As an example, we will talk about the key points to scrape customer reviews about the hotels in Tbilisi City from booking.com with Octoparse (The guide with Octoparse 7.X is below.) This is a basic guide and if you want to learn how to make such a scraping task or want to get other types of customer reviews from booking.com, we offer the extraction services for you to suit the needs. Please contact us via firstname.lastname@example.org.
We’ve made the scraping task and you can directly download the .otd file (What is an OTD. file?) to begin to collect the hotel reviews from booking.com. (Download my extraction task of this article HERE just in case you need it.)
The OTD. file is available only in Octoparse. You can Download Octoparse before downloading the scraping task.
Please click HERE to open the website URL we used.
The data fields include hotel name, hotel address, star rating, customer name and comments posted by the customer.
We will go to the detail page of each hotel and get the reviews under the “Read all trusted reviews” tab.
Since sometimes the actual number of reviews are more than what is shown on the detail page, we will need to get all the reviews from all the countries displayed. Therefore, we clicked the plus button to display all the countries in which the consumer was located.
In Octoparse, we will create a list of items to extract all the countries. The Xpath for the loop will extract extra elements from the web page so we need to modify the XPath and let the XPath expression to select the elements correctly.

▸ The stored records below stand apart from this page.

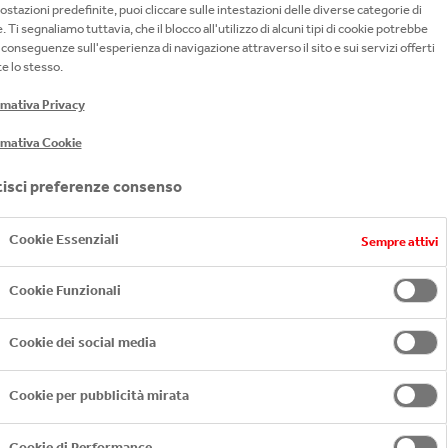
nessuna quantità di soldi ti farà avere una Co
ostazioni predefinite, puoi cliccare sulle intestazioni delle diverse categorie di
. Ti segnaliamo tuttavia, che il blocco all'utilizzo di alcuni tipi di cookie potrebbe
le Coca-Cola sono buone.
conseguenze sull'esperienza di navigazione attraverso il sito e sui servizi offerti
e lo stesso.
rmativa Privacy
rmativa Cookie
isci preferenze consenso
Cookie Essenziali
Sempre attivi
tri prodotti, sottolineando i valori di uguaglianza che 
Cookie Funzionali
 comunità in cui operiamo, nella convinzione che solo nella
Cookie dei social media
di bisogno ma anche nella vita di tutti i giorni. Portiamo a
Cookie per pubblicità mirata
r la Lombardia, il Piemonte, l’Abruzzo, la Campania
sono olt
estinate a rafforzare la diversità e l’inclusione, la formazi
Cookie di Performance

Since we all know that all the elements will be extracted by clicking the elements when you create a list of items in Octoaprse, and the booking.com website will select the first country in the pop-up window by default, thus the first country will therefore be unselected when you create a loop for these countries.
In this case, we need to select the first country by clicking the checkbox of the first country and Octoparse will generate a “Click Item” action in the rule.
All the customer reviews about the hotel will be extracted by countries.
Since there are anonymous customer accounts and reviews, so the extraction output will have duplicate data records. You can export the data by choosing only the valid data.